(Source records)
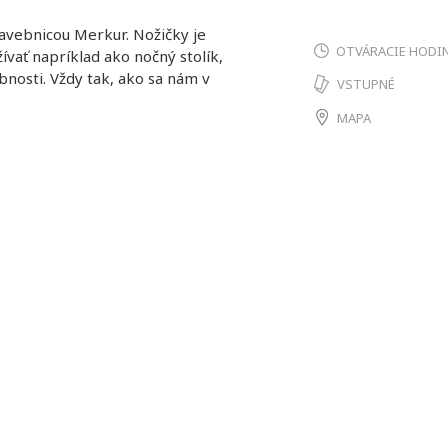
avebnicou Merkur. Nožičky je
OTVÁRACIE HODI
vať napríklad ako nočný stolík,
obnosti. Vždy tak, ako sa nám v
VSTUPNÉ
MAPA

**ASSIGNMENT**
Once the pictures are set aside, repeat each entry exactly as it stands.

**REPLY TO THE EXERCISE**
avebnicou Merkur. Nožičky je
OTVÁRACIE HODI
vať napríklad ako nočný stolík,
obnosti. Vždy tak, ako sa nám v
VSTUPNÉ
MAPA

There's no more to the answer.